In a devotional I read recently, the question was posed,
"Do I take pride in a life of frenzy at the expense of my faith?"I had to stop, write that question down and have pondered it since.
my knee jerk reaction is 'well, of course. it's the american way'
but then after chewing on it, i think my answer is still yes. but for a different reason.
originally i was thinking i'm like everyone else i know---too much to do, not enough time to do it and rest.
then i thought- no, it's what i'm spending my time doing that i should be focusedon. it's not that i drive Haley to and from everyhting. She does Ballet and her grandmother takes her- so that's not it.
My chief problem is my own priorities. cleaning the kitchen is THAT important to me- i like to get up in the morning and start my day with a tidy house, but esp a clean kitchen. i think i would begin twitching if it's weren't at least straightened, and no dishes in the sink.

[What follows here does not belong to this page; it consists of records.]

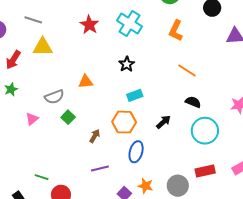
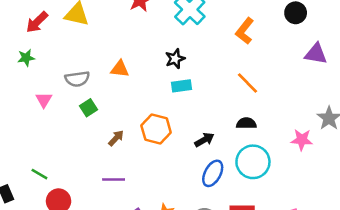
cyan rectangle: (135, 95) -> (182, 86), moved
black semicircle: (193, 102) -> (246, 123), turned -35
pink triangle: (32, 119) -> (44, 100), turned -32
blue ellipse: (136, 152) -> (213, 173), moved

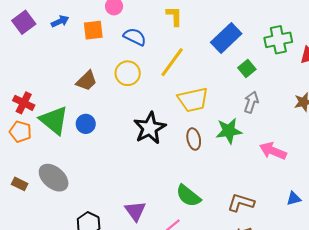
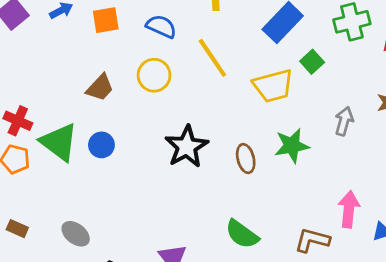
yellow line: (172, 62) -> (212, 58), turned -68
yellow trapezoid: (193, 100) -> (273, 86), moved
gray arrow: (251, 102) -> (344, 121), moved
pink arrow: (273, 151) -> (349, 209), moved, turned 76
gray ellipse: (54, 178) -> (76, 234), moved, size x0.7

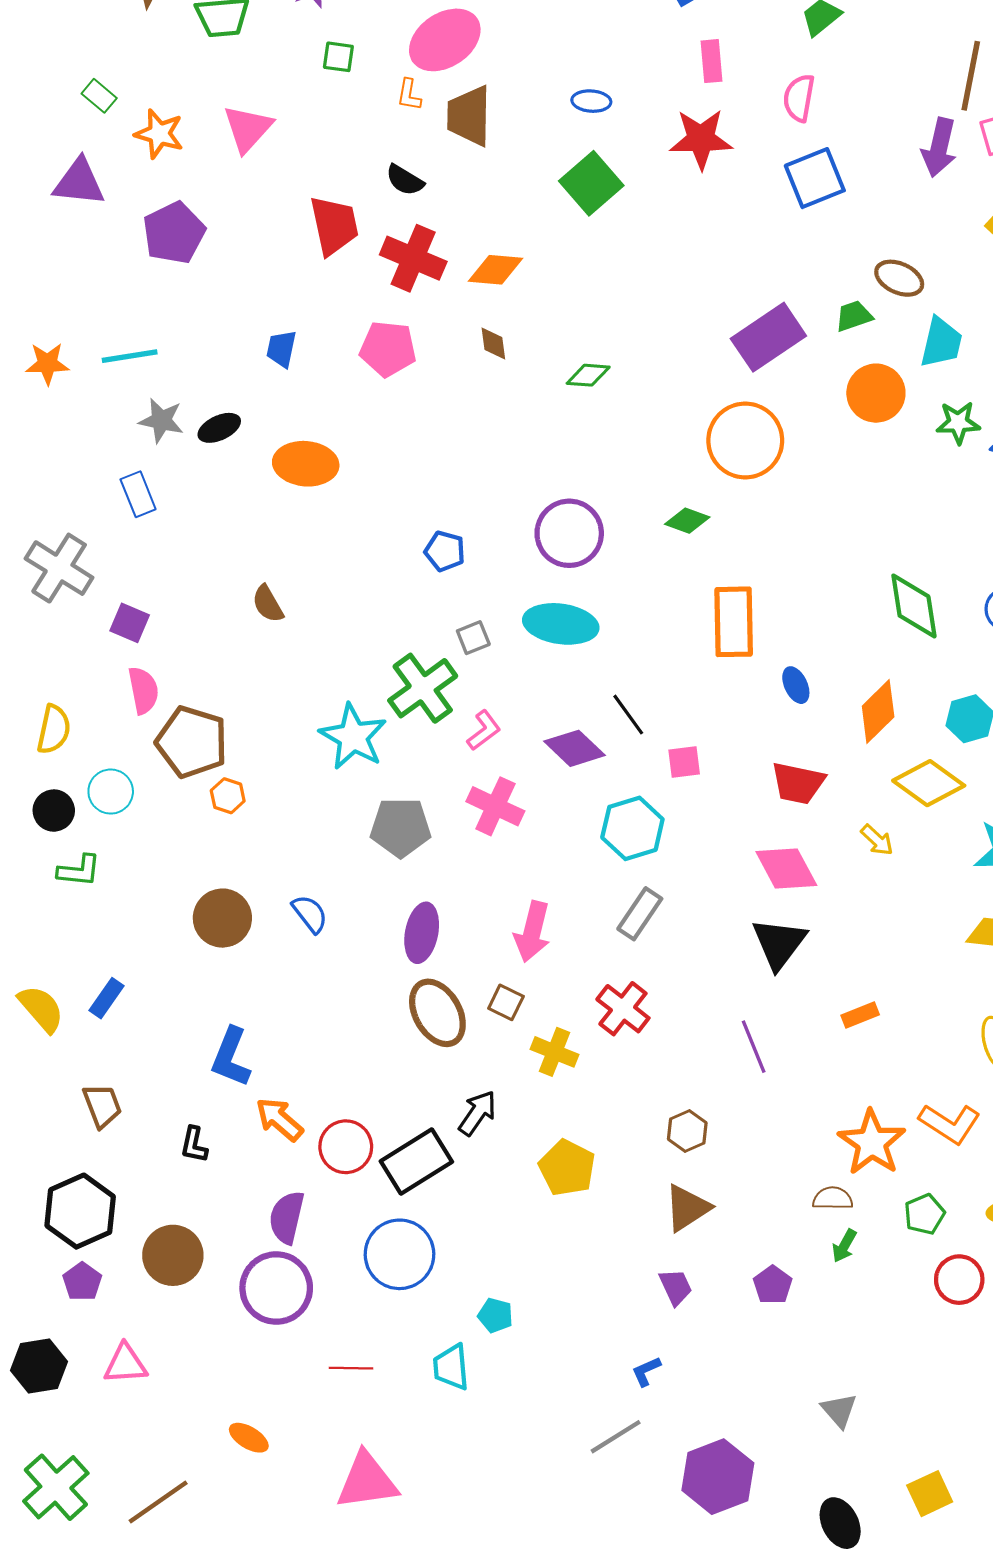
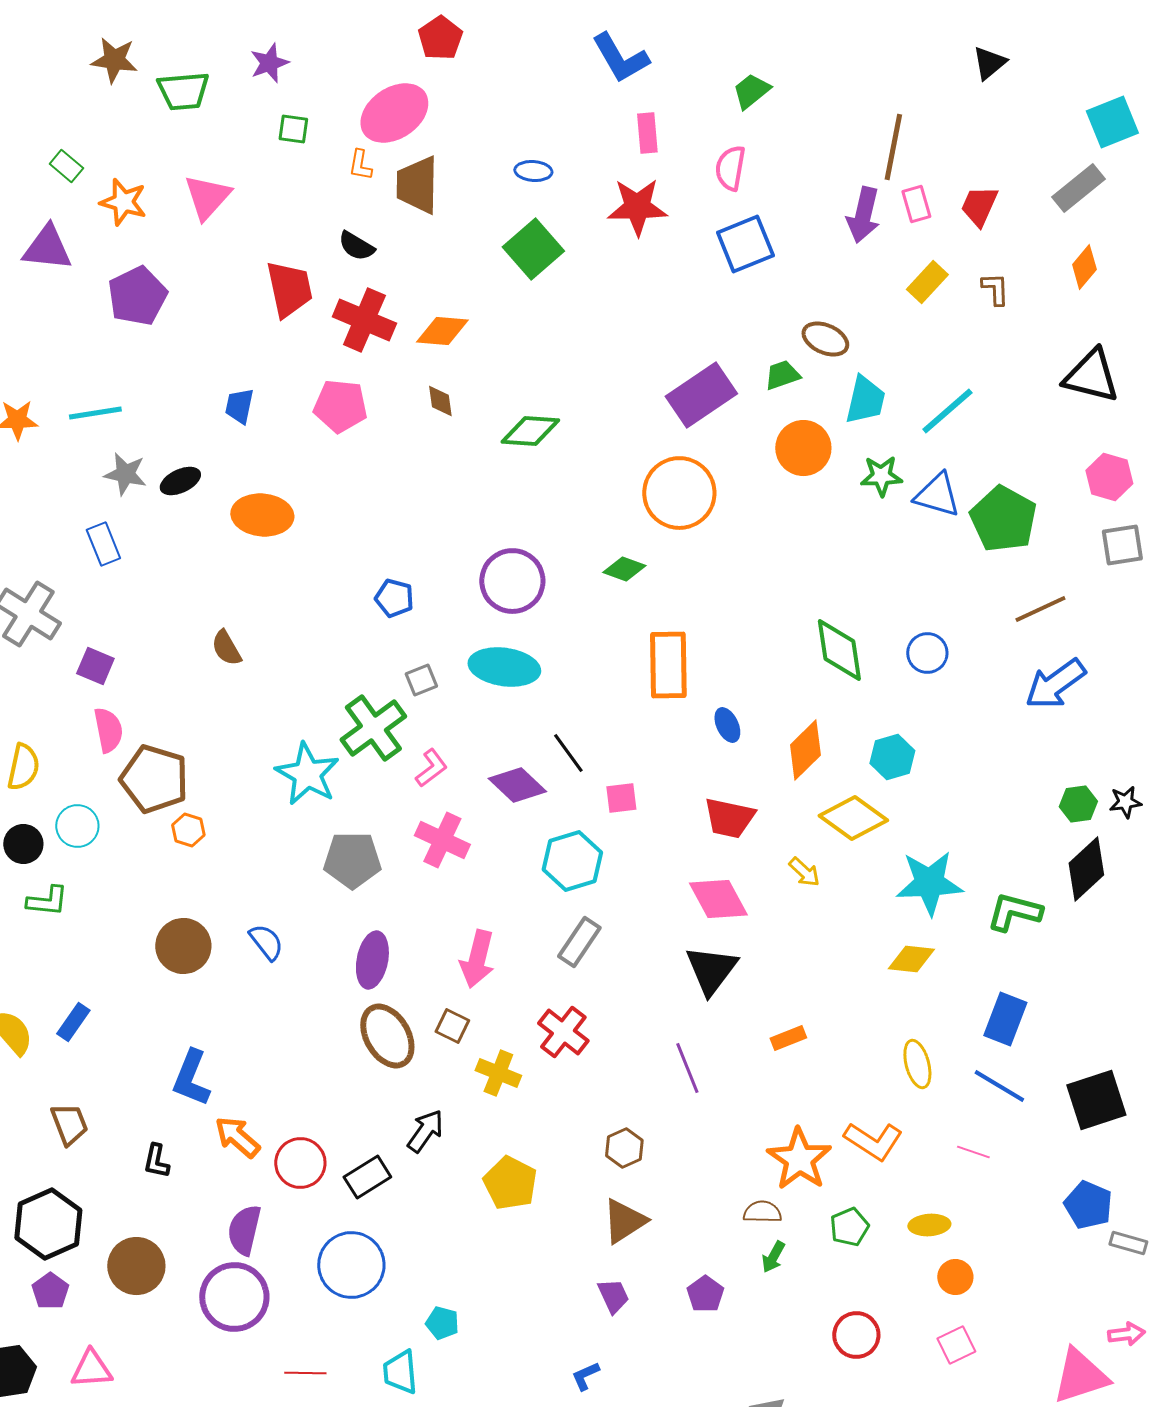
green diamond: (588, 375) -> (530, 431), size x1.4
black rectangle: (416, 1162) -> (367, 1177), size x0.7
red circle: (959, 1280) -> (856, 1335), moved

but i've also long equated busyness with self-worth, or significance. they are not friends- my worth is not based on how much i do around the house, or how many events we are invited to/ attend.
I also know of too many 'gods' that occupy more of my mental time, than the God of all creation...TV and cleaning up has almost become my hobby- like Martha Stewart is really coming to my house...
Finally, i'm tired. no really, physically emotionally spiritually tired. If i kept my priorities in check, I would better spend my waking hours.